2

1.7K 166 119
                                    

Louis kapının açılmaya çalışıldığını fark ederek uyandı. Bu odada uyandığı ikinci gündü. Kapının zorlandığını idrak ederek yerinde doğruldu. Kalbi korkuyla dolmuştu bile. Odaya Harry dışında kimse girmiyordu, o da geldiğinde kapıyı çalıp sesleniyordu. Ayağa kalkıp kapıya yaklaştı.

Belinde düşen eşofmanı yukarı çekiştirip kulağını kapıya yasladı. Sadece kilidin açılmaya çalışıldığı bir ses geliyordu. Alt dudağını dişleri arasına alarak ne yapabileceğini düşündü. Duvar saatine baktığında oldukça erken olduğunu gördü.

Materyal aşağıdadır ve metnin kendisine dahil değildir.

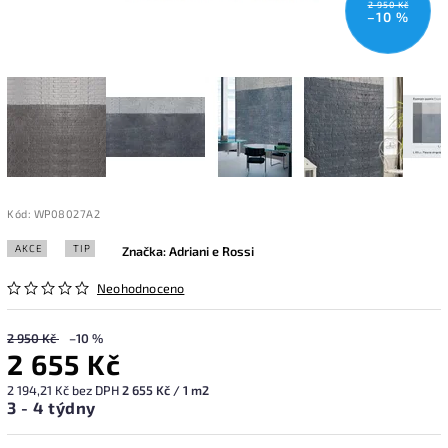
2 950 Kč
–10 %
Kód:
WP08027A2
AKCE
TIP
Značka:
Adriani e Rossi
Neohodnoceno
2 950 Kč
–10 %
2 655 Kč
2 194,21 Kč bez DPH
2 655 Kč / 1 m2
3 - 4 týdny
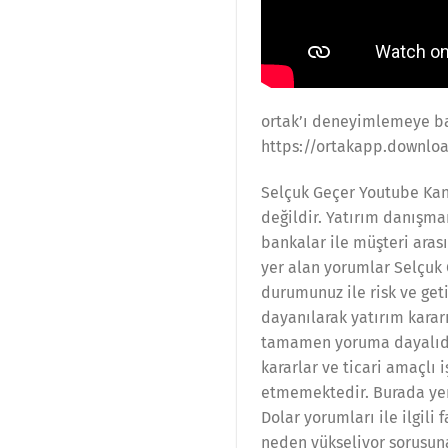
ortak’ı deneyimlemeye ba
https://ortakapp.downloa
Selçuk Geçer Youtube Kana
değildir. Yatırım danışma
bankalar ile müşteri ara
yer alan yorumlar Selçuk 
durumunuz ile risk ve get
dayanılarak yatırım karar
tamamen yoruma dayalıdır
kararlar ve ticari amaçlı
etmemektedir. Burada yer 
Dolar yorumları ile ilgili 
neden yükseliyor sorusuna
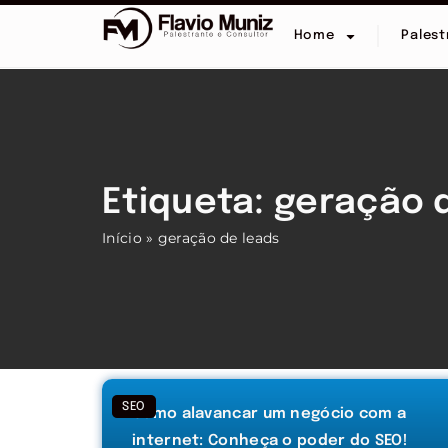
Home
Palest
Etiqueta: geração 
Início
»
geração de leads
SEO
Como alavancar um negócio com a
internet: Conheça o poder do SEO!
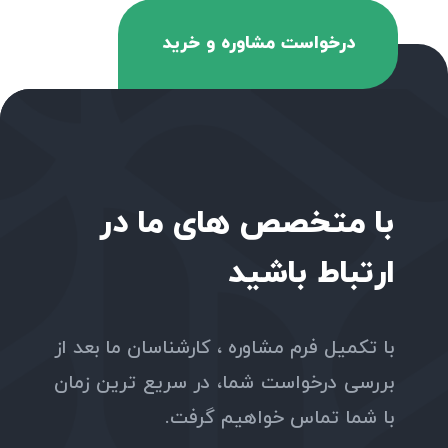
درخواست مشاوره و خرید
با متخصص های ما در
ارتباط باشید
با تکمیل فرم مشاوره ، کارشناسان ما بعد از
بررسی درخواست شما، در سریع ترین زمان
با شما تماس خواهیم گرفت.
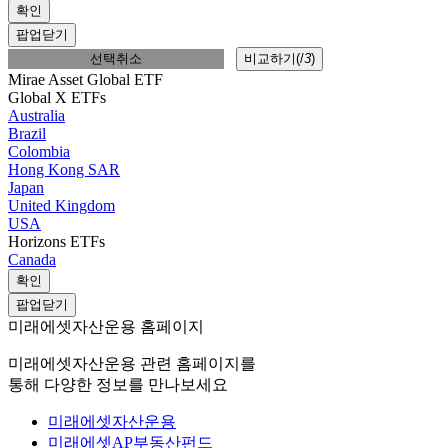
확인
팝업닫기
선택취소
비교하기(
/
3
)
Mirae Asset Global ETF
Global X ETFs
Australia
Brazil
Colombia
Hong Kong SAR
Japan
United Kingdom
USA
Horizons ETFs
Canada
확인
팝업닫기
미래에셋자산운용 홈페이지
미래에셋자산운용 관련 홈페이지를
통해 다양한 정보를 만나보세요
미래에셋자산운용
미래에셋AP부동산펀드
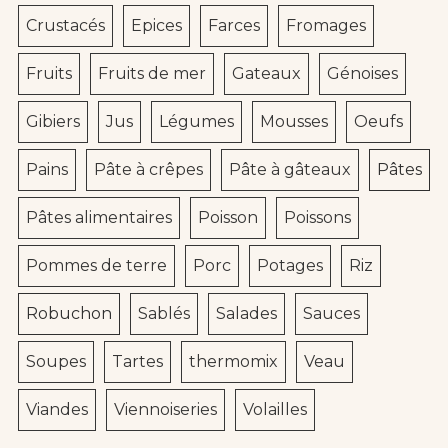
Crustacés
Epices
Farces
Fromages
Fruits
Fruits de mer
Gateaux
Génoises
Gibiers
Jus
Légumes
Mousses
Oeufs
Pains
Pâte à crêpes
Pâte à gâteaux
Pâtes
Pâtes alimentaires
Poisson
Poissons
Pommes de terre
Porc
Potages
Riz
Robuchon
Sablés
Salades
Sauces
Soupes
Tartes
thermomix
Veau
Viandes
Viennoiseries
Volailles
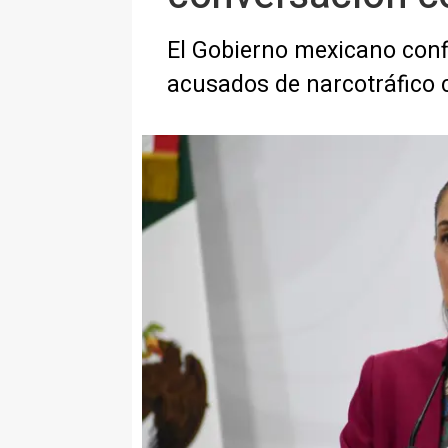
El Gobierno mexicano confi
acusados de narcotráfico c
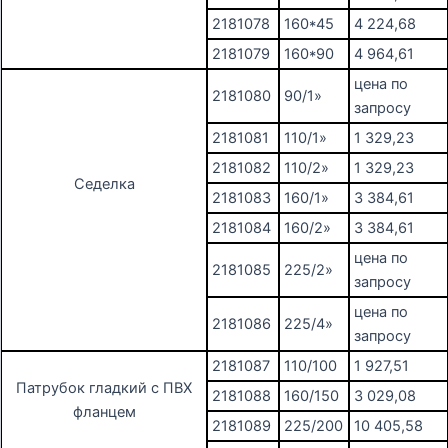
2181078
160*45
4 224,68
2181079
160*90
4 964,61
цена по
2181080
90/1»
запросу
2181081
110/1»
1 329,23
2181082
110/2»
1 329,23
Седелка
2181083
160/1»
3 384,61
2181084
160/2»
3 384,61
цена по
2181085
225/2»
запросу
цена по
2181086
225/4»
запросу
2181087
110/100
1 927,51
Патрубок гладкий с ПВХ
2181088
160/150
3 029,08
фланцем
2181089
225/200
10 405,58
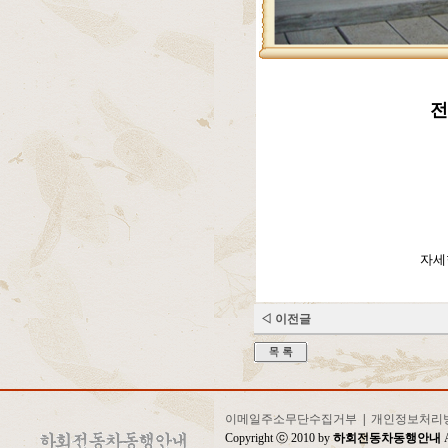
전
자세
◁ 이전글
이메일주소무단수집거부
|
개인정보처리
Copyright ⓒ 2010 by
하회전동차동행안내
A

Harry uyanmış mıdır?

Dışardan oflayan adam ve uzaklaşan adım seslerinden sonra kilidi açıp hızlıca odadan çıktı. Kapıyı tekrar kilitleyip Harry'nin odasına girdi. Kalbi ağzından atıyor gibiydi. Sırtı kendisine dönük olan Harry'nin yanına yaklaşıp ismini seslense de Harry'de tık yoktu.

Koridordan ses geldiğini fark ettiğinde omzunu dürttü. Harry mırıldanarak sırt üstü yattı. "Harry!" diyerek tekrar dürttüğünde yeşil gözler aralandı.

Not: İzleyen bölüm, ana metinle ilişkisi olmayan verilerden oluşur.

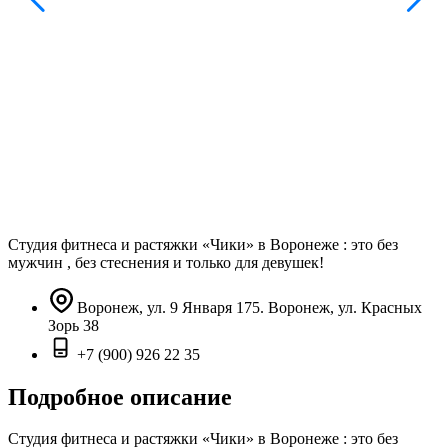
Студия фитнеса и растяжки «Чики» в Воронеже : это без
мужчин , без стеснения и только для девушек!
Воронеж, ул. 9 Января 175. Воронеж, ул. Красных
Зорь 38
+7 (900) 926 22 35
Подробное описание
Студия фитнеса и растяжки «Чики» в Воронеже : это без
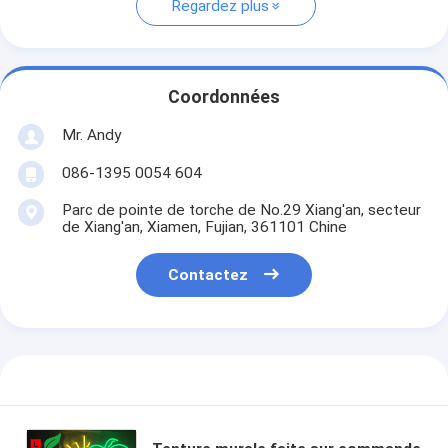
Regardez plus
Coordonnées
Mr. Andy
086-1395 0054 604
Parc de pointe de torche de No.29 Xiang'an, secteur
de Xiang'an, Xiamen, Fujian, 361101 Chine
Contactez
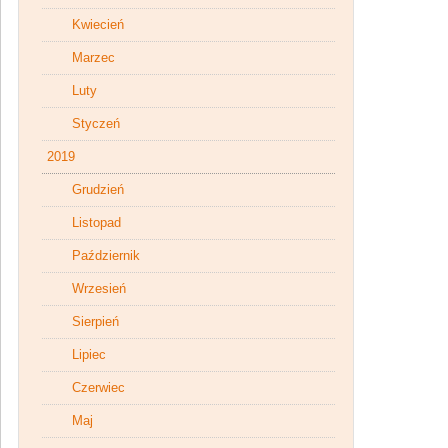
Kwiecień
Marzec
Luty
Styczeń
2019
Grudzień
Listopad
Październik
Wrzesień
Sierpień
Lipiec
Czerwiec
Maj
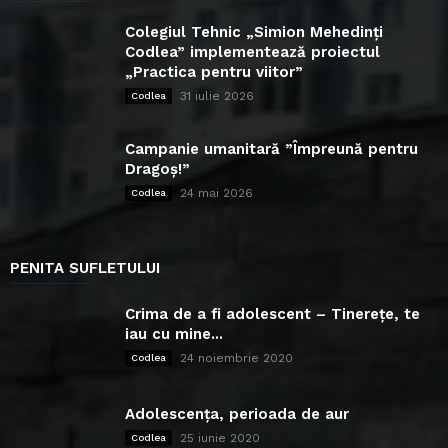
Colegiul Tehnic „Simion Mehedinți
Codlea” implementează proiectul
„Practica pentru viitor”
31 iulie 2026
Codlea
Campanie umanitară ”Împreună pentru
Dragoș!”
24 mai 2026
Codlea
PENITA SUFLETULUI
Crima de a fi adolescent – Tinerețe, te
iau cu mine...
24 noiembrie 2020
Codlea
Adolescența, perioada de aur
25 iunie 2020
Codlea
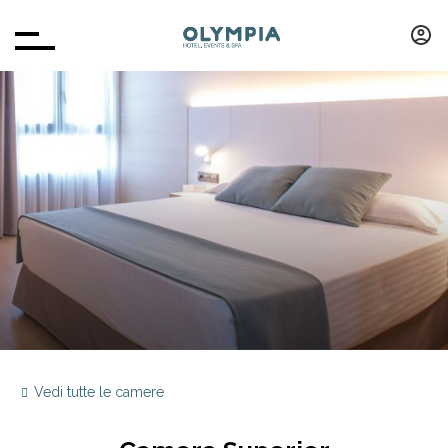
Vedi tutte le camere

"Louis, bir şey mi oldu?" baş ucundaki saate baktığında güneşin henüz doğmuş olduğunu anladı.

"Odamın kapısını birisi açmaya çalıştı. Açamayınca gitti, bende buraya geldim." dedi boğazı kurmuştu. Sesi korktuğu için titrek çıkıyordu. Harry yerinde doğrulup derin bir nefes alarak saçlarını eliyle geriye taradı.

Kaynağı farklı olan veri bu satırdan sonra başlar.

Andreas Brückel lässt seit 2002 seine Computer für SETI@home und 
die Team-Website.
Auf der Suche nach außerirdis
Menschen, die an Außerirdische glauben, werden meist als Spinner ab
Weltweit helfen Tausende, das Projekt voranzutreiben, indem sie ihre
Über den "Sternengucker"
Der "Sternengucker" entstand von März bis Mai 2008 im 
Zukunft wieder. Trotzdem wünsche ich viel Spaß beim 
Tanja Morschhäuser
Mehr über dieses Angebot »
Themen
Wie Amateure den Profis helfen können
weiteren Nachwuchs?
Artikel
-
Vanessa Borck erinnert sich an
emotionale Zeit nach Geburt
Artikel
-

"Sen burada bekle ben bakayım. Zaten tekrar döndüyse seni bulamayıp gitmiştir."

"Eğer odaya girebildiyse." dedi Louis. Harry'nin meraklı bakışlarını gördüğünde avucunda sıktığı anahtarı ona gösterdi. "Kapıyı kilitledim."

"Hedef şaşırtma, sevdim bunu." deyip gülümsedi Harry. "Sen otur bakıp geleyim." Louis başını sallasada Harry'yi takip ediyordu.

"Tanrı aşkına, Louis sana bekle diyorum. Kapının önünde olacağım zaten." Harry sessizce söylediğinde suçlu bir çocuk gibi geri çekilip yatağa oturdu. Harry odadan çıktığında koridorda hiç kimse olmadığını fark etti. Odaya geri dönecekti ki merdivenden çıkan bedeni görene kadar.

Kaşları olabildiğince çatıldı. Kendisini gören adam olduğu yerde durduğunda Harry ona doğru yürüdü. "Ronald, ne işin var burada?"

"Evi kontrol ediyordum efendim, siz neden uyandınız?" Harry'nin nadir görülen sert bakışlarını üzerinde hisseden adam gözlerini yerden kaldıramıyordu.

"Ses duydum birkaç dakika önce, sizden biri miydi?" adam ne diyeceğini şaşırmış halde baktı. "Amacınız ne? Louis için mi oradaydınız?"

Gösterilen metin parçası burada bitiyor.